本発明は、粉状又は粉粒状などの被処理物を回転炉の回転動作により熱処理(加熱処理)するために用いられる熱処理装置に関する。
従来、この種の熱処理装置として、上下方向に傾斜可能に設置された炉体の内周に電気ヒーターが配置され、電気ヒーターと同心に炉体を貫通して回転するレトルトの少なくとも一端が開放自在な蓋体で閉塞されてレトルトがほぼ閉塞されるようにしたバッチ式ロータリーキルンがある(例えば、特許文献1参照)。
バッチ式ロータリキルンの稼働は、レトルトを傾斜させて、レトルトの上側の端部から粉状または粒状の被処理物が投入される。その後、レトルトを水平姿勢にし、電気ヒーターに通電して発熱させるとともに、レトルトの回転に伴って被処理物が撹拌されながら加熱されて全体を均一に加熱する。そのとき、流通管からガスをレトルト内に導入し、レトルト外に排出してレトルト内の雰囲気を調節している。その後に加熱処理された被処理物は、レトルトを傾けて回転することにより排出される。

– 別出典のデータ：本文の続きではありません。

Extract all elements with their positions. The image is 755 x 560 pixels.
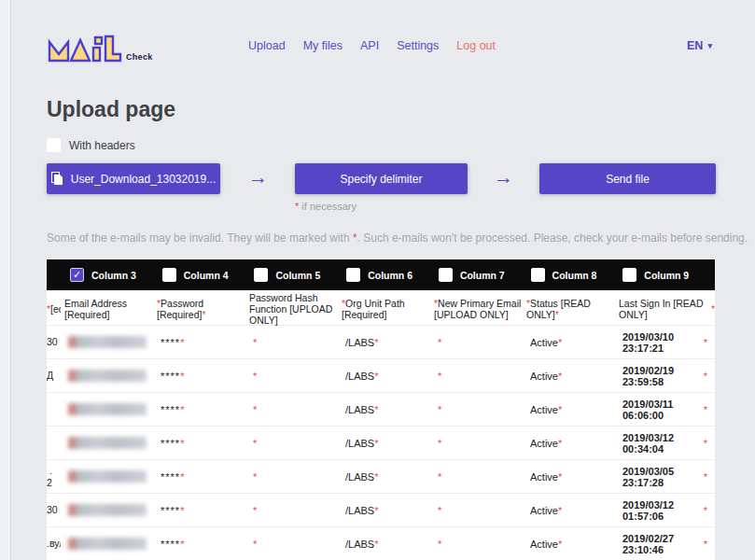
with-headers-label: With headers [69, 139, 135, 152]
password-hash-cell: * [245, 427, 338, 459]
last-sign-in-cell: 2019/02/19 23:59:58* [615, 359, 707, 392]
column-selector-bar: ✓ Column 3 Column 4 Column 5 Column 6 Co… [47, 259, 715, 290]
new-primary-email-cell: * [430, 494, 523, 526]
blurred-email [68, 504, 147, 516]
row-fragment: . 2 [47, 460, 61, 493]
status-cell: Active* [523, 460, 615, 493]
password-cell: ***** [153, 427, 245, 459]
last-sign-in-cell: 2019/03/12 00:34:04* [615, 427, 707, 459]
blurred-email [68, 437, 147, 449]
password-hash-cell: * [245, 359, 338, 392]
status-cell: Active* [523, 359, 615, 392]
new-primary-email-cell: * [430, 427, 523, 459]
nav-item-my-files[interactable]: My files [303, 39, 343, 52]
blurred-email [68, 470, 147, 483]
chevron-down-icon: ▾ [707, 41, 712, 50]
column-6-checkbox[interactable] [346, 268, 360, 282]
password-hash-cell: * [245, 393, 338, 426]
new-primary-email-cell: * [430, 326, 523, 358]
specify-delimiter-button[interactable]: Specify delimiter [295, 163, 468, 194]
column-selector-6: Column 6 [346, 268, 439, 282]
language-selector[interactable]: EN ▾ [687, 39, 712, 52]
file-copy-icon [51, 172, 63, 186]
header-status: *Status [READ ONLY]* [523, 290, 615, 325]
email-cell [61, 527, 153, 560]
row-fragment [47, 393, 61, 426]
password-cell: ***** [153, 494, 245, 526]
last-sign-in-cell: 2019/02/27 23:10:46* [615, 527, 707, 560]
column-selector-3: ✓ Column 3 [70, 268, 162, 282]
table-row: ***** * /LABS* * Active* 2019/03/11 06:0… [47, 393, 715, 427]
password-hash-cell: * [245, 326, 338, 358]
flow-arrow-icon: → [494, 166, 513, 189]
status-cell: Active* [523, 326, 615, 358]
email-cell [61, 460, 153, 493]
table-row: . 2 ***** * /LABS* * Active* 2019/03/05 … [47, 460, 715, 494]
row-fragment: вул. [47, 527, 61, 560]
uploaded-file-button[interactable]: User_Download_13032019... [47, 163, 220, 194]
table-row: вул. ***** * /LABS* * Active* 2019/02/27… [47, 527, 715, 560]
header-email-address: Email Address [Required] [61, 290, 153, 325]
nav-item-settings[interactable]: Settings [397, 39, 439, 52]
status-cell: Active* [523, 427, 615, 459]
blurred-email [68, 403, 147, 415]
org-unit-cell: /LABS* [338, 527, 430, 560]
invalid-emails-warning: Some of the e-mails may be invalid. They… [47, 231, 748, 245]
table-row: 30 ***** * /LABS* * Active* 2019/03/12 0… [47, 494, 715, 527]
last-sign-in-cell: 2019/03/05 23:17:28* [615, 460, 707, 493]
status-cell: Active* [523, 494, 615, 526]
column-3-checkbox[interactable]: ✓ [70, 268, 84, 282]
navbar: Check Upload My files API Settings Log o… [0, 0, 755, 82]
org-unit-cell: /LABS* [338, 326, 430, 358]
password-cell: ***** [153, 393, 245, 426]
nav-item-logout[interactable]: Log out [456, 39, 496, 52]
with-headers-checkbox[interactable] [47, 138, 61, 152]
header-truncated-right: * [707, 290, 715, 325]
header-org-unit-path: *Org Unit Path [Required] [338, 290, 430, 325]
column-8-checkbox[interactable] [531, 268, 545, 282]
new-primary-email-cell: * [430, 527, 523, 560]
org-unit-cell: /LABS* [338, 393, 430, 426]
warning-pre: Some of the e-mails may be invalid. They… [47, 231, 353, 245]
password-cell: ***** [153, 527, 245, 560]
column-5-label: Column 5 [275, 270, 320, 281]
last-sign-in-cell: 2019/03/12 01:57:06* [615, 494, 707, 526]
upload-flow: User_Download_13032019... → Specify deli… [47, 163, 719, 219]
header-password-hash: Password Hash Function [UPLOAD ONLY] [245, 290, 338, 325]
status-cell: Active* [523, 527, 615, 560]
email-cell [61, 326, 153, 358]
password-hash-cell: * [245, 494, 338, 526]
blurred-email [68, 538, 147, 550]
with-headers-option: With headers [47, 138, 135, 152]
table-row: Д ***** * /LABS* * Active* 2019/02/19 23… [47, 359, 715, 393]
nav-item-upload[interactable]: Upload [248, 39, 286, 52]
column-selector-7: Column 7 [439, 268, 531, 282]
row-fragment [47, 427, 61, 459]
column-5-checkbox[interactable] [254, 268, 268, 282]
header-last-sign-in: Last Sign In [READ ONLY] [615, 290, 707, 325]
column-selector-5: Column 5 [254, 268, 346, 282]
blurred-email [68, 370, 147, 382]
table-header-row: ed]* Email Address [Required] *Password … [47, 290, 715, 326]
email-cell [61, 427, 153, 459]
row-fragment: Д [47, 359, 61, 392]
column-9-checkbox[interactable] [622, 268, 636, 282]
email-cell [61, 494, 153, 526]
logo-subtext: Check [126, 52, 153, 62]
row-fragment: 30 [47, 326, 61, 358]
logo[interactable]: Check [47, 32, 153, 63]
column-3-label: Column 3 [91, 270, 136, 281]
column-4-checkbox[interactable] [162, 268, 176, 282]
new-primary-email-cell: * [430, 393, 523, 426]
table-row: ***** * /LABS* * Active* 2019/03/12 00:3… [47, 427, 715, 460]
email-cell [61, 393, 153, 426]
column-8-label: Column 8 [552, 270, 597, 281]
send-file-button[interactable]: Send file [539, 163, 716, 194]
column-4-label: Column 4 [184, 270, 229, 281]
column-7-checkbox[interactable] [439, 268, 453, 282]
column-9-label: Column 9 [644, 270, 689, 281]
nav-links: Upload My files API Settings Log out [248, 39, 496, 52]
nav-item-api[interactable]: API [360, 39, 379, 52]
note-text: if necessary [299, 201, 357, 212]
org-unit-cell: /LABS* [338, 460, 430, 493]
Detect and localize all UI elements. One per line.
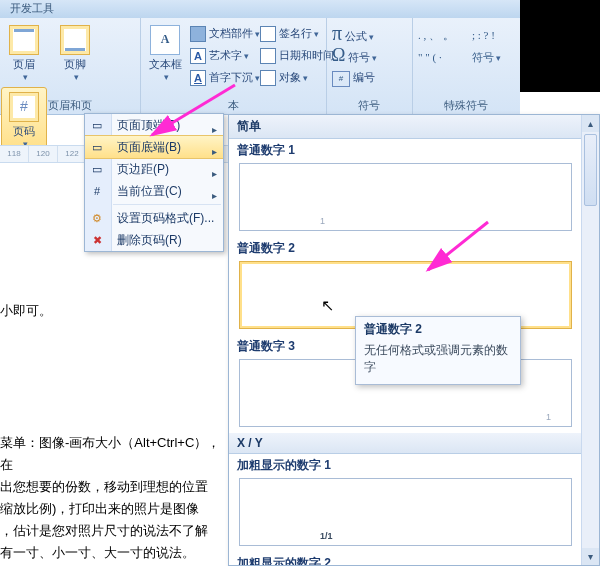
gallery-item-1[interactable]: 1: [239, 163, 572, 231]
footer-button[interactable]: 页脚▾: [52, 20, 98, 83]
page-number-button[interactable]: # 页码▾: [1, 87, 47, 150]
special-symbols-more[interactable]: 符号▾: [472, 46, 501, 68]
tooltip: 普通数字 2 无任何格式或强调元素的数字: [355, 316, 521, 385]
mouse-cursor-icon: ↖: [321, 296, 334, 315]
ribbon: 页眉▾ 页脚▾ # 页码▾ 页眉和页 A 文本框▾ 文档部件▾ A艺术字▾ A首…: [0, 18, 520, 115]
special-symbols-row1a[interactable]: . , 、 。: [418, 24, 454, 46]
symbol-button[interactable]: Ω 符号▾: [332, 44, 377, 66]
header-button[interactable]: 页眉▾: [1, 20, 47, 83]
menu-page-top[interactable]: ▭页面顶端(T)▸: [85, 114, 223, 136]
menu-current-position[interactable]: #当前位置(C)▸: [85, 180, 223, 202]
group-caption-symbol: 符号: [326, 98, 412, 114]
gallery-scrollbar[interactable]: ▴ ▾: [581, 115, 599, 565]
tooltip-title: 普通数字 2: [364, 321, 512, 338]
group-caption-special: 特殊符号: [412, 98, 520, 114]
tab-developer[interactable]: 开发工具: [0, 0, 64, 17]
gallery-item-1-label: 普通数字 1: [229, 139, 582, 161]
tooltip-body: 无任何格式或强调元素的数字: [364, 342, 512, 376]
document-body: 小即可。 菜单：图像-画布大小（Alt+Ctrl+C），在 出您想要的份数，移动…: [0, 200, 228, 566]
special-symbols-row2a[interactable]: " " ( ·: [418, 46, 454, 68]
gallery-section-simple: 简单: [229, 115, 582, 139]
scroll-thumb[interactable]: [584, 134, 597, 206]
gallery-item-bold1-label: 加粗显示的数字 1: [229, 454, 582, 476]
gallery-item-2-label: 普通数字 2: [229, 237, 582, 259]
gallery-item-bold1[interactable]: 1/1: [239, 478, 572, 546]
title-bar: 开发工具: [0, 0, 600, 19]
wordart-button[interactable]: A艺术字▾: [190, 44, 260, 66]
object-button[interactable]: 对象▾: [260, 66, 334, 88]
black-area: [520, 0, 600, 92]
scroll-up[interactable]: ▴: [582, 115, 599, 132]
textbox-button[interactable]: A 文本框▾: [142, 20, 188, 83]
gallery-item-bold2-label: 加粗显示的数字 2: [229, 552, 582, 565]
special-symbols-row1b[interactable]: ; : ? !: [472, 24, 501, 46]
group-caption-headerfooter: 页眉和页: [0, 98, 140, 114]
gallery-section-xy: X / Y: [229, 433, 582, 454]
menu-page-bottom[interactable]: ▭页面底端(B)▸: [85, 135, 223, 159]
scroll-down[interactable]: ▾: [582, 548, 599, 565]
group-caption-text: 本: [140, 98, 326, 114]
quickparts-button[interactable]: 文档部件▾: [190, 22, 260, 44]
signature-button[interactable]: 签名行▾: [260, 22, 334, 44]
numbering-button[interactable]: # 编号: [332, 66, 377, 88]
equation-button[interactable]: π 公式▾: [332, 22, 377, 44]
datetime-button[interactable]: 日期和时间: [260, 44, 334, 66]
dropcap-button[interactable]: A首字下沉▾: [190, 66, 260, 88]
menu-page-margins[interactable]: ▭页边距(P)▸: [85, 158, 223, 180]
doc-paragraph: 菜单：图像-画布大小（Alt+Ctrl+C），在 出您想要的份数，移动到理想的位…: [0, 432, 228, 564]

また、回転筒の内壁にかき揚げ突起をつけることにより、被処理物が回転筒の回転方向に持ち上げられ、適当な角度から遅れて内壁面に展開するとともに、回転筒の内壁面から被処理物への熱伝達を良好にした外熱式回転炉がある(例えば、特許文献2参照)。
かき揚げ突起は、回転筒の断面(円)接線に対して30〜45度の傾斜状、もしくは円弧状であって、回転筒の断面円周上(周方向)に90〜120度間隔に、長さ方向の全長にわたって複数本、それぞれ被処理物の一部が乗り越え可能な高さに設置される。かき揚げ突起は、回転筒の内壁に長さ方向の途中に切れ目ができるように設けた場合にも、ほぼ同様である。
特開2002−277166号公報 特開2000−193372号公報
ところで、特許文献1のような従来の熱処理装置では、レトルト(回転炉)に対する被処理物の投入量(供給量)を増やして加熱処理量の増大化を図ることが要望されている。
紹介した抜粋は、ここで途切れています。